There were quite a few wars in the twentieth century. They occurred for one of two reasons:
- One group believed that their lives or freedoms were threatened or compromised by another group, and initiated a war to free themselves from this threat.
- One group desired to take possession of the territory, population, or resources of another group, usually based on some claim of right, and so initiated war to seize possession.
Throughout the twentieth century, the United States has always sided with groups we perceived as the oppressed or threatened and against the aggressors. Our justification for being involved in the war was always the defense of third persons or, ultimately, defense of ourselves. Our motives might be impugned in many instances–did we defend Kuwait for the sake of Kuwait or because of American oil interests?–but enough of us considered the defense of the people of one country from the aggressions of another a viable moral basis for becoming involved in a war that had already started that these fit the general pattern. We do not approve war; we do not find it acceptable to wage war for any interests other than stopping someone else’s aggression or oppression.
The reasons for killing in war again do not apply to killing an unborn child.
There are ultimately only three questions concerning abortion:
- Is it wrong to kill a human being, absent some specific justification or excuse? If you answer no to this question, you invalidate all laws against murder and manslaughter and all liability for accidental death.

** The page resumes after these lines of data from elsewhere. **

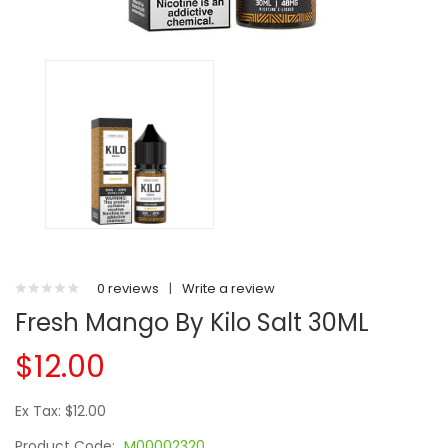
0 reviews
|
Write a review
Fresh Mango By Kilo Salt 30ML
$12.00
Ex Tax: $12.00
Product Code:
M00002320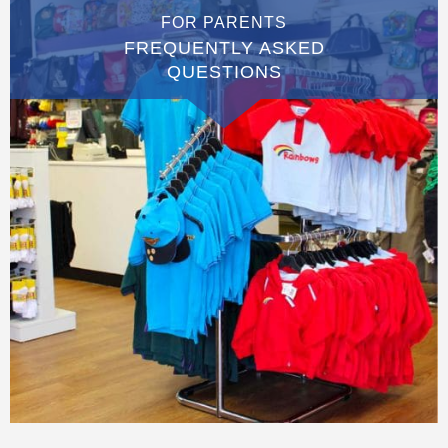
FOR PARENTS
FREQUENTLY ASKED
QUESTIONS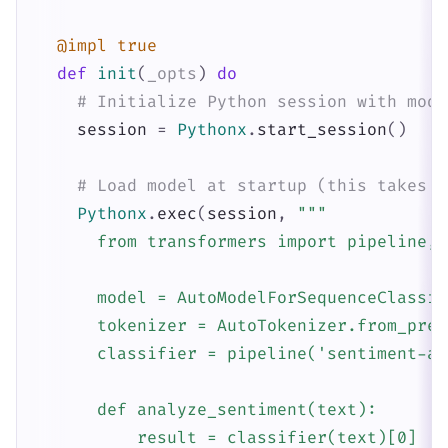
@impl
true
def
init
(
_opts
)
do
# Initialize Python session with mode
session
=
Pythonx
.
start_session
(
)
# Load model at startup (this takes a
Pythonx
.
exec
(
session
,
"""

      from transformers import pipeline, 
      model = AutoModelForSequenceClassif
      tokenizer = AutoTokenizer.from_pret
      classifier = pipeline('sentiment-an
      def analyze_sentiment(text):

          result = classifier(text)[0]
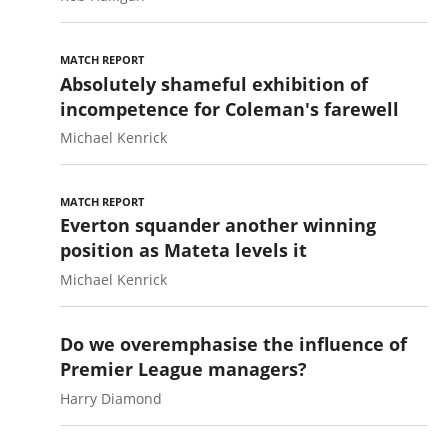
MATCH REPORT
Absolutely shameful exhibition of
incompetence for Coleman's farewell
Michael Kenrick
MATCH REPORT
Everton squander another winning
position as Mateta levels it
Michael Kenrick
Do we overemphasise the influence of
Premier League managers?
Harry Diamond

- Is an unborn child a human being? This is the usual point of the argument, to which I note first that in the absence of certainty we ought to err on the side of caution and defend the life of a “potential human being”, and second that most vegetarians who won’t eat chicken won’t eat eggs, either.
- Is the convenience of a parent a sufficient justification or excuse for killing a child? If you answer yes to this, you justify infanticide, and must find a point at which that no longer applies. People usually say “viability”, but on the one hand medical advances are pushing back the moment at which a child can survive outside the womb, and on the other hand if viability means the ability to survive completely unaided by anyone else, there are few adults in this country who could do so absent the infrastructural support of thousands of others who provide the necessities of life. I’m not viable anymore; I could not survive a month in the wilderness unaided by supplies provided by others.

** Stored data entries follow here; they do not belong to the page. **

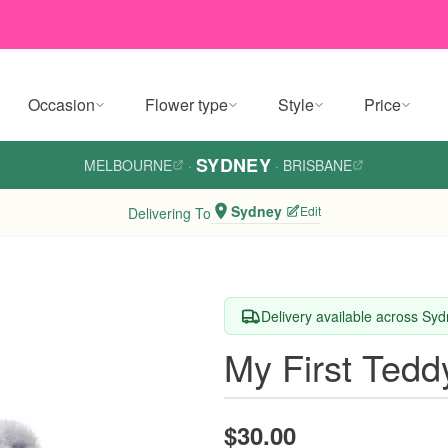
Occasion
Flower type
Style
Price
SYDNEY
MELBOURNE
·
·
BRISBANE
Sydney
Edit
Delivering To
Delivery available across Sy
My First Tedd
$30.00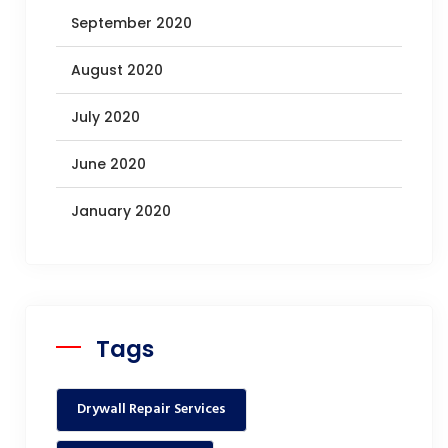
September 2020
August 2020
July 2020
June 2020
January 2020
Tags
Drywall Repair Services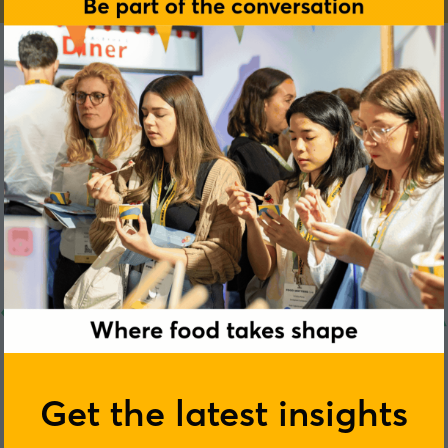
Get the latest insights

I thus disagree that our society has accepted killing, in the sense that it is acceptable to kill another human being. If we had, the attacks on the World Trade Center and the Boston Marathon would not have been crimes. We pretend that abortion is a justifiable killing because the victim is unable to speak for himself. That applies, though, to thousands of infant, handicapped, and elderly persons, and society is not ready to justify the killings of those people, because we recognize them to be people and do not regard the killing of people as “acceptable”.